People use a variety of heat sources to cook food, including gas, wood, and electricity. Each of these heat sources can create indoor air pollution during cooking. Natural gas and propane stoves can release carbon monoxide, formaldehyde and other harmful pollutants into the air, which can be toxic to people and pets. Using a wood stove or fireplace to cook can result in high levels of air pollution from wood smoke, resulting in unhealthy indoor air.
Cooking can also generate unhealthy air pollutants from heating oil, fat and other food ingredients, especially at high temperatures. Self-cleaning ovens, whether gas or electric, can create high levels of pollutants as food waste is burned away. Exposure to these can cause or worsen a wide range of health problems such as nose and throat irritation, headaches, fatigue and nausea. Young children, people with asthma and people with heart or lung disease are especially vulnerable to the harmful effects of indoor air pollution.

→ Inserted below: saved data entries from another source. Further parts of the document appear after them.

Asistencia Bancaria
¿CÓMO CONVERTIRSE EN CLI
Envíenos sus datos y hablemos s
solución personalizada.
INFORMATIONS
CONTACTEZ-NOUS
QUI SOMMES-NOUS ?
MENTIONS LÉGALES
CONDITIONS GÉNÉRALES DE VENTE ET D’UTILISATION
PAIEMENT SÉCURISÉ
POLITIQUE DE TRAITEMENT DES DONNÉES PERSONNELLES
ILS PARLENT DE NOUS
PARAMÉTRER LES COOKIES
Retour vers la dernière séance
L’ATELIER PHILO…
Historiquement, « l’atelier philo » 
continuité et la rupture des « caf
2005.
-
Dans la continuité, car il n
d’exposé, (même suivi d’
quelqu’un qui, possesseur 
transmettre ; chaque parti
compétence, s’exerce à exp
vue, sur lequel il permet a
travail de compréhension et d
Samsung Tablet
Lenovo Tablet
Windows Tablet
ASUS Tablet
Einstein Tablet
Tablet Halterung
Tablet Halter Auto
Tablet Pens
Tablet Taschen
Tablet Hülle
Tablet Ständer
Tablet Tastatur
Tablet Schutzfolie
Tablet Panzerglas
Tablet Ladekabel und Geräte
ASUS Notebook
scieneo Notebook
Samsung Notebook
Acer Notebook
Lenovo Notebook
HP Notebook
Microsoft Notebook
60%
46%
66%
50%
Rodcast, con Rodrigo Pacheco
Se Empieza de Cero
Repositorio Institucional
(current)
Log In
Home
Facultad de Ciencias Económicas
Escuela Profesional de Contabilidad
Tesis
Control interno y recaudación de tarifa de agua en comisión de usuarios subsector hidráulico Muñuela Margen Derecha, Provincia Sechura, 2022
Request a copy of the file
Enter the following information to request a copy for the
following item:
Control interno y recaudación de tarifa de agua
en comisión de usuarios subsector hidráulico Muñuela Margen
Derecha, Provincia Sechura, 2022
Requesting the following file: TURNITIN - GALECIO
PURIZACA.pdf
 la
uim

Professor Gill Leng, deputy chief executive and director of health and social care at NICE said:
“Evidence shows that homes with poor air quality are linked to an increase in risk of health problems. Poor ventilation leads to a build-up of pollutants which can exacerbate illnesses such as asthma.”
“Councils are in a good position to raise awareness among the general public. It’s important that local authority departments from social housing to providers of social care work together to identify, prevent and improve poor indoor air quality.”
Dr David Rhodes, director of environmental public health at Public Health England said:
“Indoor air can be a considerable source of exposure to pollution and these guidelines are a step forward in providing advice to the public, local authorities and the building industry.”
Alan Maryon-Davis, honorary professor of public health, Kings College London and Chair of the NICE Public Health Advisory Committee said:
“We are all very aware of the detrimental health effects of outdoor air pollution. But how many of us think about the air quality inside our homes? Many people spend most of their time at home indoors, and the pollutants we create through cooking and cleaning, or those arising from mould or building materials, can all too easily cause or exacerbate respiratory conditions and other health problems.”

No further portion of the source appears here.